Il y a par exemple une chose extrêmement simple que nous pourrions faire. Nous savons que des candidats à l'émigration sont parqués dans des camps en Libye ou sont prêts au départ à des endroits qu'on peut identifier assez facilement, au Sénégal par exemple. Pourquoi ne sommes-nous pas présents dans ces lieux pour apporter à ces gens un message d'espoir sur ce qu'ils peuvent faire dans leur pays? Pourquoi ne ciblons-nous pas ces populations très particulières, composées en général de gens assez éduqués, disposant même parfois d'une formation, qui ont certains moyens financiers et qui rêvent de manière souvent fantasmée de passer en Europe alors qu'ils auraient tant de choses à apporter dans leur pays? Je sais pour y être allé que, dans leur pays même, il y a des forces qui souhaiteraient garder ces personnes. Il y a des mères qui pleurent leurs fils qui se sont noyés - ou probablement noyés - en Méditerranée ou au large des îles Canaries et qui s'indignent de cette idée d'émigration fantasmée.

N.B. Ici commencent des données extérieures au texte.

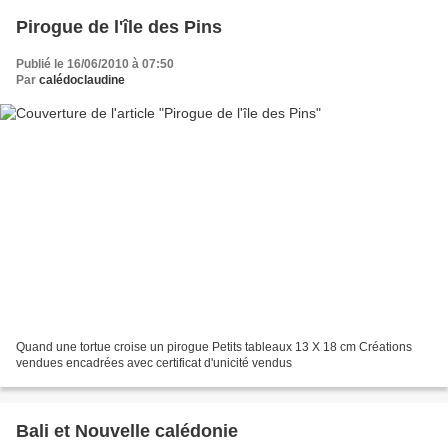
Pirogue de l'île des Pins
Publié le 16/06/2010 à 07:50
Par
calédoclaudine
Quand une tortue croise un pirogue Petits tableaux 13 X 18 cm Créations
vendues encadrées avec certificat d'unicité vendus
Bali et Nouvelle calédonie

Pourquoi ne saisissons-nous pas l'occasion d'aller vers ces gens précis, identifiés, pour leur proposer quelque chose qui leur permette de rester chez eux ou de retourner chez eux, mais pas en perdants honteux - car certains se suicident lorsqu'ils ont échoué dans leur projet d'émigrer? Pourquoi n'avons-nous pas de projets pour ces gens? Il vaut mieux agir ainsi plutôt que de simplement les refouler lorsqu'ils arrivent en bateau ou de les accueillir pour ensuite, un peu plus tard, les renvoyer, renvoi qui est d'ailleurs difficile à exécuter. Nous devrions avoir une politique à l'égard de ces gens qui soit une politique de réinstallation, une politique qui leur permette la redécouverte de l'espoir chez eux, une politique d'abord axée sur la dimension économique, certes, mais peut-être d'ailleurs aussi une politique d'aide à la reconstruction de la démocratie. En effet, on voit maintenant à quel point les aspirations vers des sociétés plus justes et démocratiques sont des éléments essentiels pour ces personnes.

Il s'agit donc là d'indiquer que notre politique étrangère va dans le bon sens, qu'elle a de bons instruments, mais qu'en particulier sur les points où nous pourrions coopérer intelligemment avec nos voisins européens, il y a encore des pistes importantes à explorer pour aller plus loin que ce que nous avons fait en 2010 et dans les années précédentes.

Nous pouvons ainsi restaurer une image qui a été écornée par les événements, comme l'affaire UBS par exemple, montrer à quel point nous savons être aussi un des pays à la pointe du progrès, je dirai, moral sur le plan international, et pas seulement un pays que l'on peut vilipender pour son égoïsme. D'ailleurs, pour terminer sur ce point et pour apporter un complément à cette question de l'égoïsme, je dirai à Monsieur Marty, sous forme de boutade, que l'égoïsme, lorsqu'il est véritablement intelligent, finit par retrouver l'altruisme dans ses finalités immédiates et ses instruments.